IMPORTANT DETAILS ABOUT THE PREMISES BEFORE BEGINNING SERVICES:

Premises must be available to Company and Company’s agents, including employees, technicians, or subcontractors during the day(s) scheduled for the Services.

The provided pickup window in Estimate is merely an estimated time of arrival to begin Services. The time of arrival is not guaranteed.

Company’s normal working hours (“Normal Working Hours”) are 7AM to 5PM, Monday through Friday. Company may work on the Services outside of these hours for their own scheduling purposes, in their sole discretion. If Customer requests work outside of Normal Working Hours, such work may be subject to an additional fee, which will be provided to Customer prior to incurring such cost.

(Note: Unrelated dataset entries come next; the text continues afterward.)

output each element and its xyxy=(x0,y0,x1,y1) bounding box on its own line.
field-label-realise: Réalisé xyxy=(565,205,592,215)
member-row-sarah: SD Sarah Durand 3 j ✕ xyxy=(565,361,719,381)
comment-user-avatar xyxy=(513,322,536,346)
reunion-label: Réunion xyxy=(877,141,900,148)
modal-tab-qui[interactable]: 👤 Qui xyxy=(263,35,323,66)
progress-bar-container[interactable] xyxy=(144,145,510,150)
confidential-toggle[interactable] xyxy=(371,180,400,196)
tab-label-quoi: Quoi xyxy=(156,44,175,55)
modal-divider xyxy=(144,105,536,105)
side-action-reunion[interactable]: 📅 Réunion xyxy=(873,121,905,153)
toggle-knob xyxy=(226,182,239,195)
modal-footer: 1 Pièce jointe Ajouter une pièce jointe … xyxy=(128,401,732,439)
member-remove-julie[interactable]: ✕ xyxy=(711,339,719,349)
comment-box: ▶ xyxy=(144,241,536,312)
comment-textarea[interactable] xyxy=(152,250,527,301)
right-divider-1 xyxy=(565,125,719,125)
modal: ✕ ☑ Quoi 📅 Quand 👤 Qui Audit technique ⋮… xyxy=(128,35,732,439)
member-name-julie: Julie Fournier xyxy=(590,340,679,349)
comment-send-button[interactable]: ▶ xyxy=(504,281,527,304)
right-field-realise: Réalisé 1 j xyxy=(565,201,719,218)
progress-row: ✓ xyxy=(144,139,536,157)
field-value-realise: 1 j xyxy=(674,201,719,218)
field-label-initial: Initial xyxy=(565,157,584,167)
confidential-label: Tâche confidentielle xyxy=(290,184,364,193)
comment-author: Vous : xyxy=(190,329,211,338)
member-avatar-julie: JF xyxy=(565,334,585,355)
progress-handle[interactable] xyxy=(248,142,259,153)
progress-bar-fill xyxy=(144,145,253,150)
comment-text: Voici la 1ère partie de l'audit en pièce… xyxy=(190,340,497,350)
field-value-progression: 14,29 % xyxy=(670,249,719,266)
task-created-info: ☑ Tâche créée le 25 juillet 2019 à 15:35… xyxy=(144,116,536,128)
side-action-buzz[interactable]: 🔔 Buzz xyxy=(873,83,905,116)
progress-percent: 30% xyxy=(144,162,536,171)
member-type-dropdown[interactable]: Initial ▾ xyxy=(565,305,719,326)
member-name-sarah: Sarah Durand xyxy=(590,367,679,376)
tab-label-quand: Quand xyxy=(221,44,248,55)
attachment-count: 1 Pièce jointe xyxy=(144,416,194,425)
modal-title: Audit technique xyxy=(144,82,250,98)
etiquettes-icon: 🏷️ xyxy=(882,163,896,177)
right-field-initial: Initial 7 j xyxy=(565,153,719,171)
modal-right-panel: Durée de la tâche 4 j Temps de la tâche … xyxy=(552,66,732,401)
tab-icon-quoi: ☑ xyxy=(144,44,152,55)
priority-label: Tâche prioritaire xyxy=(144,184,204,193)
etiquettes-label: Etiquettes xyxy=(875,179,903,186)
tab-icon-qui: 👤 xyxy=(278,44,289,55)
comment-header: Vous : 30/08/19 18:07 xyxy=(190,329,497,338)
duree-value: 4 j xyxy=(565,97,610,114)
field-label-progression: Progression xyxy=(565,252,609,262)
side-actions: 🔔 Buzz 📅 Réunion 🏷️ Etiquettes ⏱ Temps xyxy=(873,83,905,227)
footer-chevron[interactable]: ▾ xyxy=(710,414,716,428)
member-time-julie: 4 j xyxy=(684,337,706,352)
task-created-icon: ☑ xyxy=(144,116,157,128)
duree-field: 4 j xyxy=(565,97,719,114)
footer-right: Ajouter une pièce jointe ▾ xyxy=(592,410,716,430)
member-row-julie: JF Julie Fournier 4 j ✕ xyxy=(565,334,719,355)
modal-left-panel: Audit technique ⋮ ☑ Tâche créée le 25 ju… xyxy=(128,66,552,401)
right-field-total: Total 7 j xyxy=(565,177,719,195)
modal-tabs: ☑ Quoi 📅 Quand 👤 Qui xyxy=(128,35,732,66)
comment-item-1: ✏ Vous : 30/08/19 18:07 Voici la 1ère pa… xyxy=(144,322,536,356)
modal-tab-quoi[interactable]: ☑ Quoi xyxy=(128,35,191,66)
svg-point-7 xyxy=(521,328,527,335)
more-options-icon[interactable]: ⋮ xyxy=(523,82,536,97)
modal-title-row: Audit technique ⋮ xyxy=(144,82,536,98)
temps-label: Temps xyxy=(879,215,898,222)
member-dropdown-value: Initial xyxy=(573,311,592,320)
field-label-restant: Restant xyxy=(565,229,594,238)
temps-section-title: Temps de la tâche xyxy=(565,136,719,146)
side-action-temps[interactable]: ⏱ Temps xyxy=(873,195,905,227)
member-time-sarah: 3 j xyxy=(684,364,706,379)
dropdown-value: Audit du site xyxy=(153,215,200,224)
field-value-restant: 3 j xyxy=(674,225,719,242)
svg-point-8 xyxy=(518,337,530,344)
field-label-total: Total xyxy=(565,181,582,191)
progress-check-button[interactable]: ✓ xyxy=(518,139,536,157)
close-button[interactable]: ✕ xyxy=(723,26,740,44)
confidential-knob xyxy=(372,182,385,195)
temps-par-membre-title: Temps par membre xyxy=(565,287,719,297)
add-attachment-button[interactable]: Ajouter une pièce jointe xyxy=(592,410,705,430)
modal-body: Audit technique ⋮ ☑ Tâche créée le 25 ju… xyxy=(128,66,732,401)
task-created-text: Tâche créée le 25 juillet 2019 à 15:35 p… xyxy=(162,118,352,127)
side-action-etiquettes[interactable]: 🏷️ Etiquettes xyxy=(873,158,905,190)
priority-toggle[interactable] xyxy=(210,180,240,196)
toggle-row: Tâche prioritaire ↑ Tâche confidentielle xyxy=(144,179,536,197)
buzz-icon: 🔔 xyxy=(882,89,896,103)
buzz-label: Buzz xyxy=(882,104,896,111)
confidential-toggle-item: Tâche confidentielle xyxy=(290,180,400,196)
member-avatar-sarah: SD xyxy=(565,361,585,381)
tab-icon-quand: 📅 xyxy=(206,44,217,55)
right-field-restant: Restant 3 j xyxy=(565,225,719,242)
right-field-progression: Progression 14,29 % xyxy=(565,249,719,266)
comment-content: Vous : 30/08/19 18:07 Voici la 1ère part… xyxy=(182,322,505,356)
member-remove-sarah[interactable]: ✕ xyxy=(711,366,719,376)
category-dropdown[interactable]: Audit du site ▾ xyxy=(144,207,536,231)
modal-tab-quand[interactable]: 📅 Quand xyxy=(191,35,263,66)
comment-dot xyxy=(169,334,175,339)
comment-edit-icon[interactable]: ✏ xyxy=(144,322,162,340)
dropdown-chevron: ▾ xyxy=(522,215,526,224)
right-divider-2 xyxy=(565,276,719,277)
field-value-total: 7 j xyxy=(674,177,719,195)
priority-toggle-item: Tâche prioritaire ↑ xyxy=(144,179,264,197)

If applicable to the Services, Customer must provide Company with a key or gate access code to the Premises if Customer (or a person authorized to let Company in) cannot be present.

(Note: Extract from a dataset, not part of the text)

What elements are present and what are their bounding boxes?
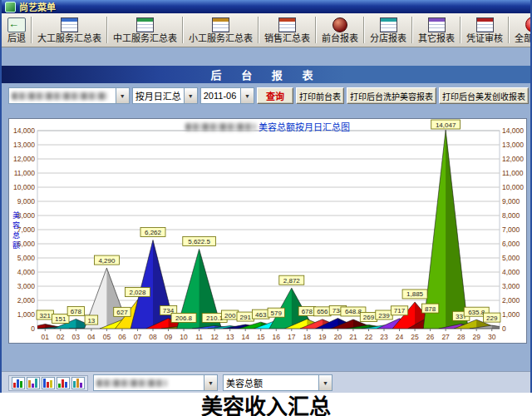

If pets are present, please keep them away from the worksite to prevent any issues. Company is not liable for any damage due to pet interference.

 
PICKUP REFUSAL AND PROHIBITED ITEMS

Pickup Refusal. Company has the right to refuse pickup of Items for any reason in its sole discretion, including but not limited to Items that, in Company’s sole discretion, are too large to fit through doorways or to be taken down stairs, Items that Company reasonably believes may cause damage to the Premises if removal were to occur, and/or Items that fall under the Prohibited Items section below. Except for Items falling under the Prohibited Items section below and the Minimum Visit Fee, Customer shall only incur a fee for the actual cost of Services that were completed.

Prohibited Items. Company has the right to refuse pickup of Items that Company, in its sole discretion, deems unsafe, illegal, or dangerous (“Prohibited Items”). Prohibited Items may include, but are not limited to, weapons, drug paraphernalia, Items with mold, asbestos, septic systems, buried waste, rotted-out wood, and animal droppings. Company has sole discretion to deem Items as Prohibited Items upon reasonable belief that such Items may be unsafe, illegal, and/or dangerous. Company has the right but not the obligation to summon law enforcement upon reasonable suspicion of illegal activity or Items. The parties agree that, if Company encounters Prohibited Items in the course of the Services, Company shall stop work immediately and notify Customer, who may then retain a qualified contractor to perform such removal work, if applicable.

Company may, in its sole discretion, choose to leave the Premises and/or Services incomplete or to finish the Services except for the Prohibited Items to the extent Company believes, in its sole discretion, partial Services can be safely completed. In either case, Customer shall incur 100% of the final cost of the Services, based upon the estimate provided in Estimate or any additional costs accrued for completed Services.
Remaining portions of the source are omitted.